DIRECTIONS - Everything from the line containing "Find regions matching 'colon'." through the line containing "Given the image: Segment" in the listing below should be copied exactly, and nothing more.
DATA EXTRACTS section start
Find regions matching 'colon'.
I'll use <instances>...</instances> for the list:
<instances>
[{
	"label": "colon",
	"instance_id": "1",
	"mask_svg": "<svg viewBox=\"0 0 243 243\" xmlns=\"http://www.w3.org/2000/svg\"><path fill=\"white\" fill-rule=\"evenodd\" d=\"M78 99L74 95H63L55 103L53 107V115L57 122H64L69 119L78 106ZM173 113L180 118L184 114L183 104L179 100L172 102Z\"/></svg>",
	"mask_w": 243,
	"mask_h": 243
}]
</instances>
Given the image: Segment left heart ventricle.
DATA EXTRACTS section end
DATA EXTRACTS section start
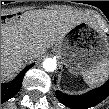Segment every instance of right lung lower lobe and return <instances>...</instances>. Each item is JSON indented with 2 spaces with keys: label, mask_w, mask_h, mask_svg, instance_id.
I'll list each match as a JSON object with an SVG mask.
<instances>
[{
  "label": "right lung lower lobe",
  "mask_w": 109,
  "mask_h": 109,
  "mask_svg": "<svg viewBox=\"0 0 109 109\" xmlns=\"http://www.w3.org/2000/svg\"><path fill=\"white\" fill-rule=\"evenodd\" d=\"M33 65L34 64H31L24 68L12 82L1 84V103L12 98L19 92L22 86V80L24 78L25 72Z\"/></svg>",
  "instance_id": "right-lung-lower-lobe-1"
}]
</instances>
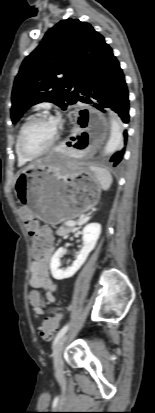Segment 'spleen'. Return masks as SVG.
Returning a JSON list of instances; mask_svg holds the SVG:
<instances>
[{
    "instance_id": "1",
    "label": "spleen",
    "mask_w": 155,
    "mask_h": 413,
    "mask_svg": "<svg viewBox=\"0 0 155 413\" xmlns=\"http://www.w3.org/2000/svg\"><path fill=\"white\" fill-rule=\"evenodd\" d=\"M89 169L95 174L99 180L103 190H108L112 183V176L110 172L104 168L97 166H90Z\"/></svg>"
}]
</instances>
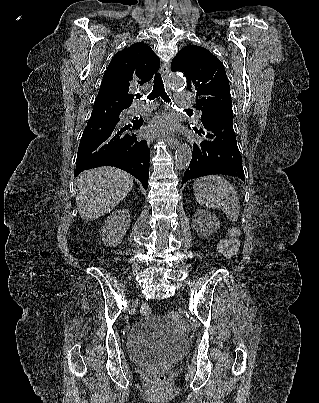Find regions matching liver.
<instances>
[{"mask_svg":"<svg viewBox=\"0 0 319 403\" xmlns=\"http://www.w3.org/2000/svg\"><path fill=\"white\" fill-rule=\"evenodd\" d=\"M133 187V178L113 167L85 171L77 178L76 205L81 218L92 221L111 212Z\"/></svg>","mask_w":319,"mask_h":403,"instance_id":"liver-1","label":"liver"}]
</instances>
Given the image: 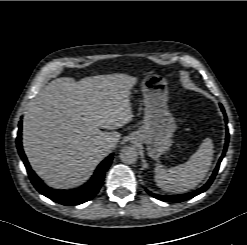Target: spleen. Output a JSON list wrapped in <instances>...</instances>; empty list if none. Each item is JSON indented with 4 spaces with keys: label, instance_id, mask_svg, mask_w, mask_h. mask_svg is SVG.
DATA EXTRACTS section end
EXPECTED OUTPUT -
Find regions matching 'colon'.
I'll use <instances>...</instances> for the list:
<instances>
[{
	"label": "colon",
	"instance_id": "1",
	"mask_svg": "<svg viewBox=\"0 0 243 243\" xmlns=\"http://www.w3.org/2000/svg\"><path fill=\"white\" fill-rule=\"evenodd\" d=\"M78 99L74 95H63L55 103L53 107V115L57 122H64L69 119L78 106ZM173 113L180 118L184 114L183 104L179 100L172 102Z\"/></svg>",
	"mask_w": 243,
	"mask_h": 243
}]
</instances>
Given the image: Segment left heart ventricle.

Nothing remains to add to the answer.